Frequency of ASIC channels in DRG neurons. Stack columns represent the frequency of finding various types of ASICs in outside-out patches from freshly isolated DRG cells. Cells were classified as small or medium-large by visual inspection under the microscope of the patch-clamp setup. Channels were assigned to categories according to the properties of inactivation, single channel kinetics, current sublevels, and block by ruthenium red. The conditions of the experiments were the same as in oocytes.

Figure 8

Dose-response curves of activation and inactivation of ASIC1 by increasing [H⁺]_o.

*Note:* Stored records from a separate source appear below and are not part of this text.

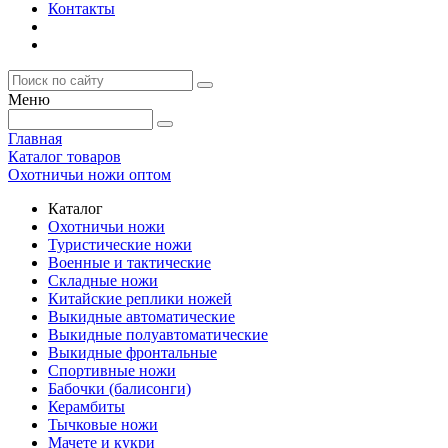
Контакты
Меню
Главная
Каталог товаров
Охотничьи ножи оптом
Каталог
Охотничьи ножи
Туристические ножи
Военные и тактические
Складные ножи
Китайские реплики ножей
Выкидные автоматические
Выкидные полуавтоматические
Выкидные фронтальные
Спортивные ножи
Бабочки (балисонги)
Керамбиты
Тычковые ножи
Мачете и кукри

Whole-cell currents from oocytes expressing ASIC1 were recorded with the two-microelectrode voltage-clamp technique. (Left) Currents induced by stepwise decrease in pH_o were normalized to the maximal value obtained when the pH_o was rapidly changed from 7.4 to 4.0. The solid line represents the fit of the data to the equation I_Max = 1/(1 + [(K_d/pH_o)^N] with values for K_d of 5.3 and N of 1.3. (Right) Currents induced by changing the bath solution from progressively more acidic conditioning pH_o values to a constant pH_o of 5.0. Data points represent the mean ± SD of at least four oocytes.